Application of the Thermo Scientific Portable XRF Analyzer in PGE Exploration

Importance of the Topic

Exploration for platinum group elements (PGEs) is increasingly challenging due to rising metal values and lower cut-off grades. Rapid, field-based analytical techniques are essential to identify prospective mineralized zones, reduce sample throughput to laboratories, and support on-the-spot decision making.

Study Objectives and Overview

This study evaluates the application of a portable X-ray fluorescence (XRF) analyzer for PGE exploration on the Merensky Contact Reef in South Africa’s Bushveld Complex. By focusing on easily measured pathfinder elements, the project aims to demonstrate how real-time data can guide targeted sampling of gold, platinum, and palladium mineralization.

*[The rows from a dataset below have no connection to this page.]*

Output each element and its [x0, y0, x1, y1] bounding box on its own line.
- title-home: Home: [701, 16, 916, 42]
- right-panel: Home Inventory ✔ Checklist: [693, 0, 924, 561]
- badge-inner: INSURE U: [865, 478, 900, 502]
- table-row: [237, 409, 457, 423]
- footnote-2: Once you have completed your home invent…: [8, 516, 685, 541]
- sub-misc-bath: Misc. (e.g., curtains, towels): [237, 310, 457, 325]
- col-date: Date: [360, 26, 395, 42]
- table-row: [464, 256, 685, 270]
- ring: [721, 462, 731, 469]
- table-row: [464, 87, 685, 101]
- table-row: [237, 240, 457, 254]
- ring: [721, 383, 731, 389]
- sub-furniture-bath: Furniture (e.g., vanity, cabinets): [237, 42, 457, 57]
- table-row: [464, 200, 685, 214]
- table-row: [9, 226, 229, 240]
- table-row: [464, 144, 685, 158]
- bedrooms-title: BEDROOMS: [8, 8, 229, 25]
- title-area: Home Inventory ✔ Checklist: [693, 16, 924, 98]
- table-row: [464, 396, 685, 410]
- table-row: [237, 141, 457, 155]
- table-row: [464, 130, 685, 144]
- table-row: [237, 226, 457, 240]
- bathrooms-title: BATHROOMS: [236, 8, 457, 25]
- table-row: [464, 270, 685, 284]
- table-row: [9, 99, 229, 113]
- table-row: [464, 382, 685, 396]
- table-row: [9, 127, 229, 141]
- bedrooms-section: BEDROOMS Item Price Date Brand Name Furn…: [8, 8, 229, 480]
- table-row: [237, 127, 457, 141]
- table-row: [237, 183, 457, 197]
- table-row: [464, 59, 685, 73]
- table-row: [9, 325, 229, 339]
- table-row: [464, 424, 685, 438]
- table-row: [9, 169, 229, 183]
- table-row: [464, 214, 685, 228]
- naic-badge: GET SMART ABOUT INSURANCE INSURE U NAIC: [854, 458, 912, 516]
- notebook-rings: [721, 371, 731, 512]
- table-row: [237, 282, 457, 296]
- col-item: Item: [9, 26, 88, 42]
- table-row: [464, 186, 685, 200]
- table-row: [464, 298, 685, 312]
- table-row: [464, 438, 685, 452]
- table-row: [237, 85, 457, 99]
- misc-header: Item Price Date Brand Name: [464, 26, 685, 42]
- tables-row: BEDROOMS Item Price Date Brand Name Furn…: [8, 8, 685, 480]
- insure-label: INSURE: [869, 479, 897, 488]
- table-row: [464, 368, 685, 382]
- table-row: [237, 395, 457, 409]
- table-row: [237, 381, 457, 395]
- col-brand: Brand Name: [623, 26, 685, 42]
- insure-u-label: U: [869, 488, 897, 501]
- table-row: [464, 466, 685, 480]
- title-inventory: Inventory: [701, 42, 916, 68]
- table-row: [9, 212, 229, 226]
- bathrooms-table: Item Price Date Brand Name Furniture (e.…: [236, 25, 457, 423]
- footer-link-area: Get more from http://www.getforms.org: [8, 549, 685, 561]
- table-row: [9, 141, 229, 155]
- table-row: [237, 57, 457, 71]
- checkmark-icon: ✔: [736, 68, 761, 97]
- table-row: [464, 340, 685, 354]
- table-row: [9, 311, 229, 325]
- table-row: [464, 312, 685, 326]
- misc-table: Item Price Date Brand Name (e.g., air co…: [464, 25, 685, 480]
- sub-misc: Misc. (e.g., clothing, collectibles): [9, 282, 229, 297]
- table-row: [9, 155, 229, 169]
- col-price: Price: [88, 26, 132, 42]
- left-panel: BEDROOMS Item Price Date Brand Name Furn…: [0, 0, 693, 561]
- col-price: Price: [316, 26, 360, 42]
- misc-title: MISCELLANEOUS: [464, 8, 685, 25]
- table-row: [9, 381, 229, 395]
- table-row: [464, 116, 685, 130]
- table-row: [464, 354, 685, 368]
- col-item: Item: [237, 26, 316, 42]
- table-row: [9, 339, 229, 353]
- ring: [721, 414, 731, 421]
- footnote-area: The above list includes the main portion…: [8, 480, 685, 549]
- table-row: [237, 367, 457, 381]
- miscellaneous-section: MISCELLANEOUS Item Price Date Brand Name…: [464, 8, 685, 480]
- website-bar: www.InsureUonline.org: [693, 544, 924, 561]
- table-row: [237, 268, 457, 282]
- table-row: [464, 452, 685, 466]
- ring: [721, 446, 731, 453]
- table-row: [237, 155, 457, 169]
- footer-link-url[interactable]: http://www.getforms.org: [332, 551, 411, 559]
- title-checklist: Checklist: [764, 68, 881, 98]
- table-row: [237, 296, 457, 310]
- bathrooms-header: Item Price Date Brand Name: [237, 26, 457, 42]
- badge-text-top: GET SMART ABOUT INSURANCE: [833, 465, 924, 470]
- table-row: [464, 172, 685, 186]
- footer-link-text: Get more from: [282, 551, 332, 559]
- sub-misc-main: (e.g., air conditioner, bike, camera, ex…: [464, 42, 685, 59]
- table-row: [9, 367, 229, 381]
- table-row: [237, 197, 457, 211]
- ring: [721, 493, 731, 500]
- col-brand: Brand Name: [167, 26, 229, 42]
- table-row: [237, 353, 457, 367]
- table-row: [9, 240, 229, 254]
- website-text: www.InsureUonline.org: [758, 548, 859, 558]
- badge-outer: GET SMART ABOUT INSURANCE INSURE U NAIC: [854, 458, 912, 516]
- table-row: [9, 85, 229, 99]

Methodology and Instrumentation

63 rock and drill-core samples were collected along a defined stratigraphic section encompassing pyroxenite, anorthosite, harzburgite, and chromite-rich lithologies. Laboratory assays were performed by ICP at a commercial laboratory to establish correlations between target PGEs (Pt, Pd, Au) and potential pathfinders (Ni, Cu). In parallel, Thermo Scientific Niton XL3t GOLDD+ portable XRF measurements were conducted in both direct-shot and pulverized-pulp modes.

Instrumentation Details

• Thermo Scientific Niton XL3t GOLDD+ handheld XRF analyzer
• Geometrically Optimized Large Area Drift Detector (GOLDD) technology for elements from Mg to U
• TestAll Geo automatic mode for major, minor, and trace element selection

Main Results and Discussion

Lab assays revealed strong positive correlations between Pt, Pd, Au and the pathfinder elements Ni and Cu. Portable XRF data reproduced these trends, confirming that Ni and Cu halos extend beyond the PGE mineralized zones, as illustrated in figure summaries. Stratigraphic profiles showed coincident peaks of target and pathfinder concentrations, validating direct-shot XRF as an effective tool for preliminary PGE vectoring.

Benefits and Practical Applications

• Immediate, on-site geochemical analysis of ore, rock, core, and chips
• Validation and refinement of deposit models in real time
• Significant reduction in samples sent for expensive laboratory assays
• Enhanced field decision support and project management efficiency

Future Trends and Possibilities

Advances may include integration of portable XRF datasets with GIS and machine learning for predictive mapping, expanded calibration libraries for low-Z elements, and improved detector sensitivity down to sub-ppm levels. Autonomous field platforms and wireless data transmission will further accelerate exploration workflows.

Conclusion

This case study demonstrates that portable XRF analysis of Ni and Cu pathfinder elements offers a rapid, cost-effective method to locate high-grade PGE zones. By guiding targeted sampling, this approach enhances the efficiency and success rate of precious metal exploration.

Reference

No external references were provided in the original material.